Colorado is among the states that have developed and released a strategic highway safety plan, which is a cooperative effort among public agencies, private sector organizations, and advocacy groups who represent transportation interests statewide. One of the main goals of Colorado’s collaboration is to effectively improve safety on the state’s roadways.
The Colorado Department of Transportation (CDOT) is spearheading a major campaign that has come out of this planning session. “Moving Towards Zero Deaths” sets a goal of zero deaths for everyone using the state’s transportation network. The effort has a major emphasis on Colorado’s young drivers, and for a good reason.
No. 1 Killer of Young Drivers
Colorado defines a young driver as one who is 15 to 20 years old. According to research, this age group’s lack of driving experience can lead to poor decision-making in the event of an emergency and risky behavior, such as speeding.
When it comes to crashes, the Centers for Disease Control and Prevention (CDC) notes that car accidents are the leading cause of death for those 16-19 years old. In 2014, the CDC noted that 2,270 teens were killed in car accidents across the country, while another 221,313 were treated for injuries. This means that every day, six teenagers are killed in motor vehicle accidents.
When it comes to young drivers in Colorado, the trend is more positive. The latest statistics, representing 2008-2012, show a 10 percent decrease in fatal crashes involving young drivers. Serious injuries also fell 9 percent.

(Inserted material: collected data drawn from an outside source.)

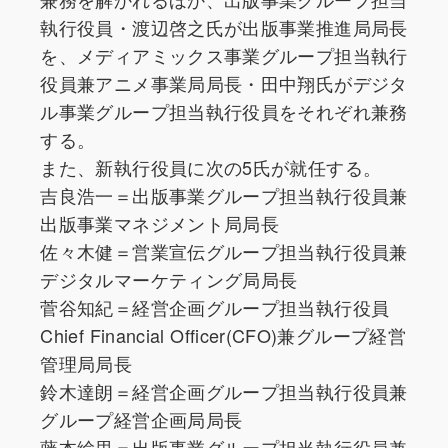
執行役員・渡辺啓之氏が出版事業推進局局⻑
を、メディアミックス事業グループ担当執行
役員兼アニメ事業局局長・田中翔氏がデジタ
ル事業グループ担当執行役員をそれぞれ兼務
する。
また、新執行役員に次の5氏が就任する。
吉良浩⼀＝出版事業グループ担当執行役員兼
出版事業マネジメント局局長
佐々木健＝営業宣伝グループ担当執行役員兼
デジタルマーケティング局局長
菅谷知紀＝経営企画グループ担当執行役員
Chief Financial Officer(CFO)兼グループ経営
管理局局長
鈴木達朗＝経営企画グループ担当執行役員兼
グループ経営企画局局長
藤本絵里＝出版事業グループ担当執行役員兼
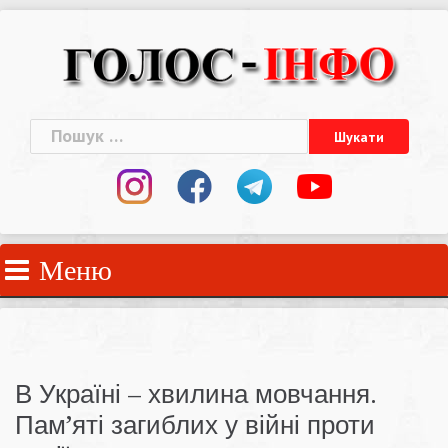
Skip
to
content
Пошук:
Меню
В Україні – хвилина мовчання.
Пам’яті загиблих у війні проти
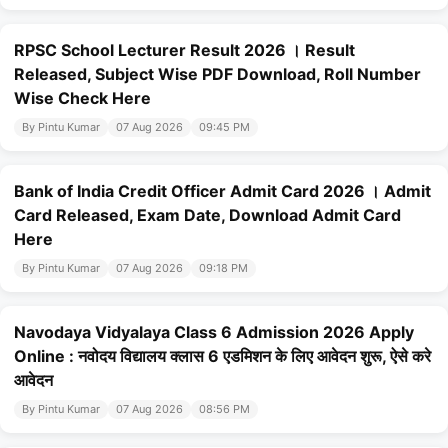
RPSC School Lecturer Result 2026 । Result
Released, Subject Wise PDF Download, Roll Number
Wise Check Here
By Pintu Kumar
07 Aug 2026
09:45 PM
Bank of India Credit Officer Admit Card 2026 । Admit
Card Released, Exam Date, Download Admit Card
Here
By Pintu Kumar
07 Aug 2026
09:18 PM
Navodaya Vidyalaya Class 6 Admission 2026 Apply
Online : नवोदय विद्यालय क्लास 6 एडमिशन के लिए आवेदन शुरू, ऐसे करे
आवेदन
By Pintu Kumar
07 Aug 2026
08:56 PM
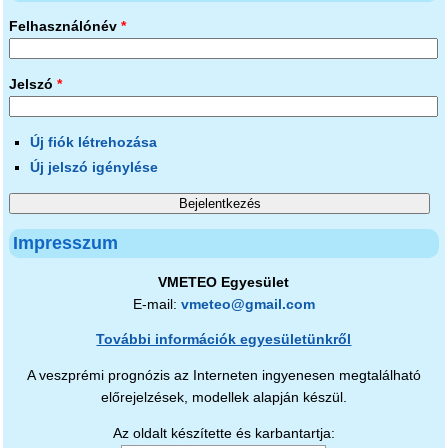
Felhasználónév
*
Jelszó
*
Új fiók létrehozása
Új jelszó igénylése
Impresszum
VMETEO Egyesület
E-mail:
vmeteo@gmail.com
További információk egyesületünkről
A veszprémi prognózis az Interneten ingyenesen megtalálható
előrejelzések, modellek alapján készül.
Az oldalt készítette és karbantartja:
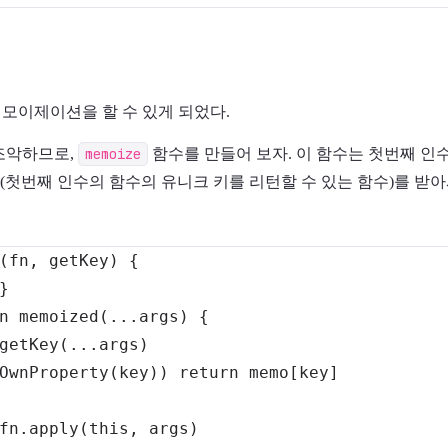
모이제이션을 할 수 있게 되었다.
조악하므로,
memoize
함수를 만들어 보자. 이 함수는 첫번째 인
(첫번째 인수의 함수의 유니크 키를 리턴할 수 있는 함수)를 
(
fn
,
 getKey
)
{
}
n
memoized
(
...
args
)
{
getKey
(
...
args
)
OwnProperty
(
key
)
)
return
 memo
[
key
]
fn
.
apply
(
this
,
 args
)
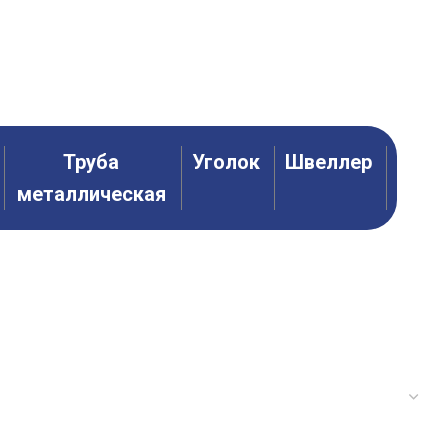
АЛЛОПРОКАТ
МЕТИЗЫ + КРЕПЕЖ
ТРУБЫ ПНД
ФИЛЬТРЫ (ГРЯЗЕВИКИ)
Труба
Уголок
Швеллер
металлическая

While this sounds promising, dozens of young Colorado drivers are still killed or injured in accidents. In 2012, the most recent year for which numbers are available, 81 young drivers were killed, and another 611 were seriously injured. That’s down from 2007, when 93 young drivers were killed and 863 were seriously injured.
Colorado’s Graduated Driver’s Licensing
During the 1990s, Governors Highway Safety Association launched the Graduated Driver Licensing (GDL) program. Shortly after that, some states began implementing the program as law. GDL requires a young candidate for a driver’s license to go through two intermediate steps before being allowed to drive with no restrictions. The three stages of licensing are:
- Stage 1, or learner stage: Supervised driving, cumulating with a driving test
- Stage 2, or intermediate stage: Limited unsupervised driving in high-risk situations
- Stage 3, or full-privilege stage: Obtaining a full driver’s license
While young drivers may find the stages a bit restrictive, state officials say stronger enforcement of this law has contributed to the decline in driver-involved fatalities and injuries, which is always a good thing.
Pushing Colorado Roadway Safety
Moving forward, Colorado officials say they will continue collaborating with other agencies and organizations to promote practices that reduce motor vehicle accidents among young drivers. This approach includes advocating for more funding to produce more teen auto safety programs.
In addition, Colorado is looking to increase enforcement of the GDL law, as well as educating parents about the law with the ultimate goal of decreasing the number of the deaths and injuries among young drivers.